Data records
--------------------------------------------------
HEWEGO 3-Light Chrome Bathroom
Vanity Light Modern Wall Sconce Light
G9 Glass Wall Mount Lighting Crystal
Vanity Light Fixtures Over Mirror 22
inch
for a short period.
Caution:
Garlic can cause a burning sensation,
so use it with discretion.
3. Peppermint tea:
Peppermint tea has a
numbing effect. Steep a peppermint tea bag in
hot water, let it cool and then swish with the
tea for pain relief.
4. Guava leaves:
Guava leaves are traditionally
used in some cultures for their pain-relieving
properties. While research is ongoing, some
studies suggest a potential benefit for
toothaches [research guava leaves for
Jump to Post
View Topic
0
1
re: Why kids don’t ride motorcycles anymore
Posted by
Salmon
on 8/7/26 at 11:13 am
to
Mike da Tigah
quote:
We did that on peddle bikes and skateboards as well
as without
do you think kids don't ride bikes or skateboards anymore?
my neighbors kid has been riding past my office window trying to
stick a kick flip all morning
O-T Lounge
--------------------------------------------------
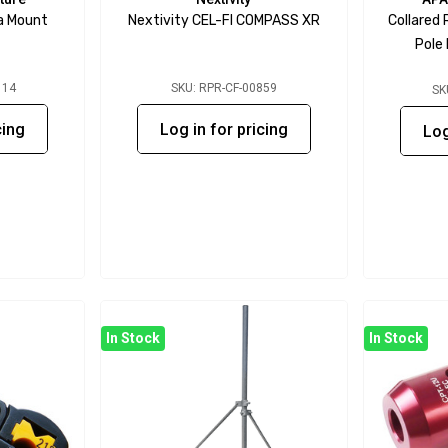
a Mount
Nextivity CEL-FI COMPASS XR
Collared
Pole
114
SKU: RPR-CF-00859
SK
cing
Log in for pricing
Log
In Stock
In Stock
--------------------------------------------------
_Work to complete:_
Once the line with "HEWEGO 3-Light Chrome Bathroom" is found in the records above, print exactly that line and every line after it through the line with "do you think".

_Answer section:_
HEWEGO 3-Light Chrome Bathroom
Vanity Light Modern Wall Sconce Light
G9 Glass Wall Mount Lighting Crystal
Vanity Light Fixtures Over Mirror 22
inch
for a short period.
Caution:
Garlic can cause a burning sensation,
so use it with discretion.
3. Peppermint tea:
Peppermint tea has a
numbing effect. Steep a peppermint tea bag in
hot water, let it cool and then swish with the
tea for pain relief.
4. Guava leaves:
Guava leaves are traditionally
used in some cultures for their pain-relieving
properties. While research is ongoing, some
studies suggest a potential benefit for
toothaches [research guava leaves for
Jump to Post
View Topic
0
1
re: Why kids don’t ride motorcycles anymore
Posted by
Salmon
on 8/7/26 at 11:13 am
to
Mike da Tigah
quote:
We did that on peddle bikes and skateboards as well
as without
do you think kids don't ride bikes or skateboards anymore?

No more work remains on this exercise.